West Simon, Bridge Lloyd J, White Michael R H, Paszek Pawel, Biktashev Vadim N
J Math Biol. 2015 Feb;70(3):591-620. doi: 10.1007/s00285-014-0775-x.
The relationship between components of biochemical network and the resulting dynamics of the overall system is a key focus of computational biology. However, as these networks and resulting mathematical models are inherently complex and non-linear, the understanding of this relationship becomes challenging. Among many approaches, model reduction methods provide an avenue to extract components responsible for the key dynamical features of the system. Unfortunately, these approaches often require intuition to apply. In this manuscript we propose a practical algorithm for the reduction of biochemical reaction systems using fast-slow asymptotics. This method allows the ranking of system variables according to how quickly they approach their momentary steady state, thus selecting the fastest for a steady state approximation. We applied this method to derive models of the Nuclear Factor kappa B network, a key regulator of the immune response that exhibits oscillatory dynamics. Analyses with respect to two specific solutions, which corresponded to different experimental conditions identified different components of the system that were responsible for the respective dynamics. This is an important demonstration of how reduction methods that provide approximations around a specific steady state, could be utilised in order to gain a better understanding of network topology in a broader context.

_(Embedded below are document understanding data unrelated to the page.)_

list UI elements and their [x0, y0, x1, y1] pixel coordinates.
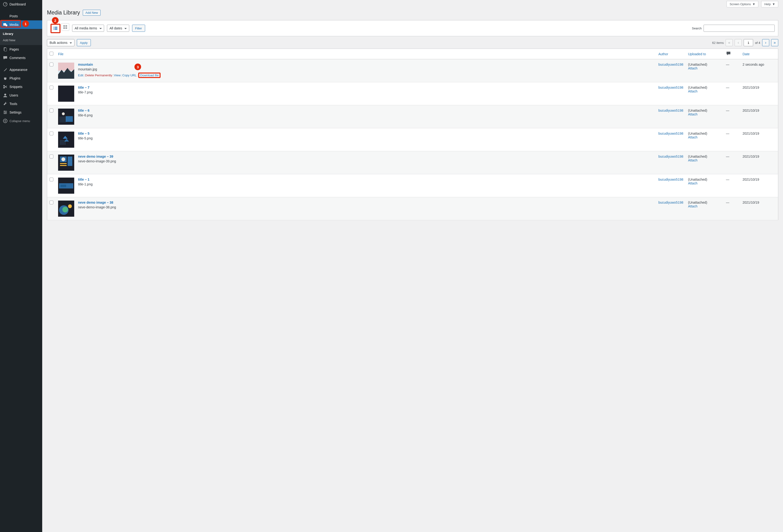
filter-button[interactable]: Filter: [132, 25, 145, 32]
author-link[interactable]: bucudiyuwo5198: [658, 132, 683, 135]
row-checkbox[interactable]: [50, 200, 53, 205]
svg-point-41: [64, 118, 65, 119]
author-link[interactable]: bucudiyuwo5198: [658, 178, 683, 181]
last-page-button[interactable]: »: [771, 39, 778, 46]
media-title-link[interactable]: mountain: [78, 63, 160, 66]
svg-point-66: [65, 140, 65, 141]
author-link[interactable]: bucudiyuwo5198: [658, 86, 683, 89]
svg-point-6: [3, 87, 5, 88]
sidebar-item-users[interactable]: Users: [0, 91, 42, 100]
bulk-actions-select[interactable]: Bulk actions: [47, 39, 74, 46]
thumbnail[interactable]: [58, 63, 74, 79]
page-input[interactable]: [744, 39, 753, 46]
svg-point-64: [63, 140, 63, 141]
screen-options-tab[interactable]: Screen Options▼: [726, 1, 758, 7]
copy-url-link[interactable]: Copy URL: [122, 73, 136, 77]
chevron-down-icon: ▼: [752, 2, 755, 6]
sidebar-label: Pages: [9, 48, 19, 51]
media-title-link[interactable]: title – 7: [78, 86, 92, 89]
thumbnail[interactable]: [58, 132, 74, 148]
help-tab[interactable]: Help▼: [761, 1, 778, 7]
first-page-button[interactable]: «: [726, 39, 733, 46]
comments-count: —: [726, 155, 729, 158]
delete-link[interactable]: Delete Permanently: [85, 73, 112, 77]
svg-point-73: [61, 143, 62, 143]
svg-point-92: [68, 159, 69, 160]
row-checkbox[interactable]: [50, 108, 53, 113]
attach-link[interactable]: Attach: [688, 205, 698, 208]
sidebar-item-plugins[interactable]: Plugins: [0, 74, 42, 83]
prev-page-button[interactable]: ‹: [734, 39, 742, 46]
sidebar-item-posts[interactable]: Posts: [0, 12, 42, 21]
unattached-label: (Unattached): [688, 63, 721, 66]
author-link[interactable]: bucudiyuwo5198: [658, 108, 683, 113]
date-text: 2021/10/19: [743, 108, 759, 113]
svg-point-95: [71, 159, 72, 160]
row-checkbox[interactable]: [50, 178, 53, 181]
search-input[interactable]: [703, 25, 775, 32]
edit-link[interactable]: Edit: [78, 73, 83, 77]
sidebar-item-tools[interactable]: Tools: [0, 100, 42, 108]
col-author[interactable]: Author: [656, 49, 686, 59]
sidebar-item-snippets[interactable]: Snippets: [0, 83, 42, 91]
thumbnail[interactable]: [58, 86, 74, 102]
author-link[interactable]: bucudiyuwo5198: [658, 155, 683, 158]
thumbnail[interactable]: [58, 155, 74, 171]
author-link[interactable]: bucudiyuwo5198: [658, 63, 683, 66]
svg-rect-86: [60, 165, 67, 166]
sidebar-sub-addnew[interactable]: Add New: [0, 37, 42, 43]
media-type-filter[interactable]: All media items: [72, 25, 104, 32]
media-title-link[interactable]: neve demo image – 38: [78, 200, 116, 205]
media-title-link[interactable]: neve demo image – 39: [78, 155, 116, 158]
row-checkbox[interactable]: [50, 86, 53, 89]
thumbnail[interactable]: [58, 108, 74, 125]
media-filename: title-5.png: [78, 136, 92, 140]
col-date[interactable]: Date: [740, 49, 778, 59]
author-link[interactable]: bucudiyuwo5198: [658, 200, 683, 205]
admin-sidebar: Dashboard Posts 1 Media Library Add New …: [0, 0, 42, 532]
next-page-button[interactable]: ›: [762, 39, 769, 46]
attach-link[interactable]: Attach: [688, 113, 698, 116]
svg-point-90: [70, 158, 71, 158]
grid-view-button[interactable]: [61, 24, 69, 31]
col-file[interactable]: File: [56, 49, 656, 59]
sidebar-item-pages[interactable]: Pages: [0, 45, 42, 54]
svg-rect-114: [60, 185, 66, 187]
row-checkbox[interactable]: [50, 155, 53, 158]
media-filename: neve-demo-image-39.png: [78, 159, 116, 163]
screen-options-label: Screen Options: [730, 2, 751, 6]
attach-link[interactable]: Attach: [688, 66, 698, 70]
media-title-link[interactable]: title – 1: [78, 178, 92, 181]
select-all-checkbox[interactable]: [50, 52, 53, 56]
sidebar-sub-library[interactable]: Library: [0, 31, 42, 37]
attach-link[interactable]: Attach: [688, 158, 698, 162]
download-link[interactable]: Download file: [140, 73, 159, 77]
view-link[interactable]: View: [114, 73, 121, 77]
sidebar-item-comments[interactable]: Comments: [0, 54, 42, 62]
attach-link[interactable]: Attach: [688, 181, 698, 185]
row-checkbox[interactable]: [50, 132, 53, 135]
attach-link[interactable]: Attach: [688, 89, 698, 93]
svg-point-2: [5, 24, 7, 26]
add-new-button[interactable]: Add New: [83, 10, 100, 15]
attach-link[interactable]: Attach: [688, 135, 698, 139]
media-title-link[interactable]: title – 5: [78, 132, 92, 135]
svg-point-102: [70, 162, 71, 162]
date-filter[interactable]: All dates: [107, 25, 129, 32]
sidebar-item-media[interactable]: Media: [0, 21, 42, 29]
list-view-button[interactable]: [52, 25, 59, 32]
apply-button[interactable]: Apply: [77, 39, 91, 46]
col-comments[interactable]: [724, 49, 740, 59]
sidebar-collapse[interactable]: Collapse menu: [0, 117, 42, 125]
sidebar-label: Comments: [9, 56, 26, 60]
row-checkbox[interactable]: [50, 63, 53, 66]
sidebar-item-dashboard[interactable]: Dashboard: [0, 0, 42, 8]
col-uploaded[interactable]: Uploaded to: [686, 49, 724, 59]
thumbnail[interactable]: [58, 200, 74, 217]
thumbnail[interactable]: [58, 178, 74, 194]
svg-point-29: [62, 113, 65, 115]
sidebar-item-appearance[interactable]: Appearance: [0, 65, 42, 74]
sidebar-item-settings[interactable]: Settings: [0, 108, 42, 117]
media-title-link[interactable]: title – 6: [78, 108, 92, 113]
unattached-label: (Unattached): [688, 155, 721, 158]
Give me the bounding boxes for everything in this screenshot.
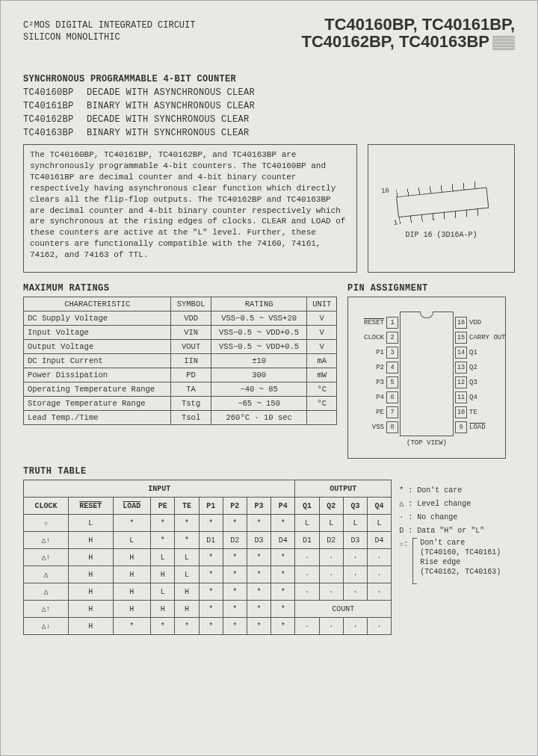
table-row: △HHLH****···· — [24, 583, 392, 601]
pin-number: 15 — [455, 332, 467, 344]
pin-number: 13 — [455, 362, 467, 374]
pin-label: CARRY OUT — [469, 334, 506, 341]
description-text: The TC40160BP, TC40161BP, TC40162BP, and… — [23, 144, 357, 273]
table-header-row: CLOCK RESET LOAD PE TE P1 P2 P3 P4 Q1 Q2… — [24, 498, 392, 515]
pin-number: 10 — [455, 406, 467, 418]
device-title: SYNCHRONOUS PROGRAMMABLE 4-BIT COUNTER — [23, 72, 515, 86]
pin-label: Q3 — [469, 379, 477, 386]
variant-desc: BINARY WITH SYNCHRONOUS CLEAR — [87, 126, 250, 140]
pin-number: 3 — [386, 347, 398, 359]
dip-pin1-label: 1 — [393, 219, 398, 227]
pin-number: 7 — [386, 406, 398, 418]
header-parts-line2: TC40162BP, TC40163BP — [301, 32, 489, 51]
pin-assignment-block: PIN ASSIGNMENT RESET1 CLOCK2 P13 P24 P35… — [347, 280, 506, 459]
pin-view-caption: (TOP VIEW) — [406, 439, 447, 447]
table-row: △↓H*******···· — [24, 618, 392, 635]
dip-icon: 16 1 — [383, 173, 499, 229]
pin-label: RESET — [364, 319, 384, 326]
table-header-row: CHARACTERISTIC SYMBOL RATING UNIT — [24, 297, 337, 312]
max-ratings-table: CHARACTERISTIC SYMBOL RATING UNIT DC Sup… — [23, 297, 337, 425]
pin-label: P3 — [376, 379, 384, 386]
pin-number: 6 — [386, 391, 398, 403]
table-row: △↑HHHH****COUNT — [24, 601, 392, 618]
legend-level-change: △ : Level change — [399, 498, 515, 511]
package-illustration: 16 1 DIP 16 (3D16A-P) — [368, 144, 515, 273]
variant-pn: TC40163BP — [23, 126, 87, 140]
truth-table: INPUT OUTPUT CLOCK RESET LOAD PE TE P1 P… — [23, 480, 392, 635]
dip-pin16-label: 16 — [380, 187, 389, 195]
header-subtitle-1: C²MOS DIGITAL INTEGRATED CIRCUIT — [23, 20, 195, 32]
pin-label: CLOCK — [364, 334, 384, 341]
header-part-numbers: TC40160BP, TC40161BP, TC40162BP, TC40163… — [301, 16, 515, 50]
table-row: Operating Temperature RangeTA−40 ~ 85°C — [24, 382, 337, 397]
variant-desc: DECADE WITH ASYNCHRONOUS CLEAR — [87, 86, 255, 99]
chip-notch-icon — [420, 312, 433, 318]
description-row: The TC40160BP, TC40161BP, TC40162BP, and… — [23, 144, 515, 273]
pin-label: P4 — [376, 394, 384, 401]
legend-star-symbol: ☆: — [399, 538, 412, 584]
table-row: △HHHL****···· — [24, 566, 392, 583]
pin-diagram: RESET1 CLOCK2 P13 P24 P35 P46 PE7 VSS8 V… — [347, 297, 506, 459]
truth-table-legend: * : Don't care △ : Level change · : No c… — [399, 480, 515, 635]
col-symbol: SYMBOL — [171, 297, 211, 312]
pin-label: TE — [469, 409, 477, 416]
pin-label: P2 — [376, 364, 384, 371]
header-left: C²MOS DIGITAL INTEGRATED CIRCUIT SILICON… — [23, 16, 195, 43]
variant-desc: BINARY WITH ASYNCHRONOUS CLEAR — [87, 99, 255, 113]
legend-star-b: Rise edge — [420, 557, 501, 567]
ratings-and-pinout-row: MAXIMUM RATINGS CHARACTERISTIC SYMBOL RA… — [23, 280, 515, 459]
table-row: DC Supply VoltageVDDVSS−0.5 ~ VSS+20V — [24, 312, 337, 326]
pin-label: LOAD — [469, 424, 486, 431]
pin-label: PE — [376, 409, 384, 416]
package-caption: DIP 16 (3D16A-P) — [405, 231, 477, 239]
legend-data: D : Data "H" or "L" — [399, 524, 515, 538]
table-row: Power DissipationPD300mW — [24, 368, 337, 382]
max-ratings-block: MAXIMUM RATINGS CHARACTERISTIC SYMBOL RA… — [23, 280, 337, 459]
pin-label: Q1 — [469, 349, 477, 356]
truth-table-header: TRUTH TABLE — [23, 466, 515, 477]
table-row: ☆L*******LLLL — [24, 515, 392, 532]
table-row: △↑HL**D1D2D3D4D1D2D3D4 — [24, 532, 392, 549]
pin-number: 14 — [455, 347, 467, 359]
table-row: Input VoltageVINVSS−0.5 ~ VDD+0.5V — [24, 326, 337, 340]
legend-star-a: Don't care — [420, 538, 501, 548]
pin-number: 12 — [455, 377, 467, 388]
chip-outline-icon: RESET1 CLOCK2 P13 P24 P35 P46 PE7 VSS8 V… — [400, 312, 454, 436]
pin-number: 16 — [455, 317, 467, 329]
table-row: Lead Temp./TimeTsol260°C · 10 sec — [24, 411, 337, 425]
pin-label: VDD — [469, 319, 481, 326]
variant-pn: TC40161BP — [23, 99, 87, 113]
table-group-row: INPUT OUTPUT — [24, 480, 392, 498]
legend-star-b-parts: (TC40162, TC40163) — [420, 567, 501, 577]
pin-label: Q2 — [469, 364, 477, 371]
table-row: △↑HHLL****···· — [24, 549, 392, 566]
truth-table-row: INPUT OUTPUT CLOCK RESET LOAD PE TE P1 P… — [23, 480, 515, 635]
legend-dont-care: * : Don't care — [399, 484, 515, 498]
datasheet-page: C²MOS DIGITAL INTEGRATED CIRCUIT SILICON… — [0, 0, 538, 756]
header-subtitle-2: SILICON MONOLITHIC — [23, 32, 195, 44]
col-unit: UNIT — [307, 297, 337, 312]
pin-number: 8 — [386, 421, 398, 433]
pin-number: 9 — [455, 421, 467, 433]
legend-no-change: · : No change — [399, 511, 515, 524]
pin-number: 11 — [455, 391, 467, 403]
title-block: SYNCHRONOUS PROGRAMMABLE 4-BIT COUNTER T… — [23, 72, 515, 140]
pin-number: 1 — [386, 317, 398, 329]
pin-assignment-header: PIN ASSIGNMENT — [347, 283, 506, 294]
pin-number: 5 — [386, 377, 398, 388]
pin-label: P1 — [376, 349, 384, 356]
col-characteristic: CHARACTERISTIC — [24, 297, 171, 312]
legend-star-a-parts: (TC40160, TC40161) — [420, 548, 501, 557]
group-input: INPUT — [24, 480, 295, 498]
group-output: OUTPUT — [295, 480, 392, 498]
variant-desc: DECADE WITH SYNCHRONOUS CLEAR — [87, 113, 250, 126]
pin-number: 4 — [386, 362, 398, 374]
variant-pn: TC40160BP — [23, 86, 87, 99]
page-header: C²MOS DIGITAL INTEGRATED CIRCUIT SILICON… — [23, 16, 515, 50]
variant-pn: TC40162BP — [23, 113, 87, 126]
header-stripe-icon — [492, 35, 515, 50]
header-parts-line1: TC40160BP, TC40161BP, — [301, 16, 515, 33]
table-row: Storage Temperature RangeTstg−65 ~ 150°C — [24, 397, 337, 411]
col-rating: RATING — [211, 297, 307, 312]
pin-label: VSS — [372, 424, 384, 431]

生化网络的组成部分与整个系统最终动态之间的关系是计算生物学的一个关键焦点。然而,由于这些网络以及由此产生的数学模型本质上是复杂且非线性的,理解这种关系变得具有挑战性。在众多方法中,模型简化方法提供了一条途径来提取对系统关键动态特征负责的组成部分。不幸的是,这些方法通常需要凭直觉应用。在本手稿中,我们提出了一种使用快慢渐近法简化生化反应系统的实用算法。该方法允许根据系统变量接近其瞬时稳态的速度对其进行排序,从而选择最快的变量进行稳态近似。我们应用此方法推导了核因子κB网络的模型,该网络是免疫反应的关键调节因子,呈现振荡动态。针对对应于不同实验条件的两个特定解进行分析,确定了系统中负责各自动态的不同组成部分。这是一个重要的例证,说明了围绕特定稳态提供近似的简化方法如何能够被用于在更广泛的背景下更好地理解网络拓扑结构。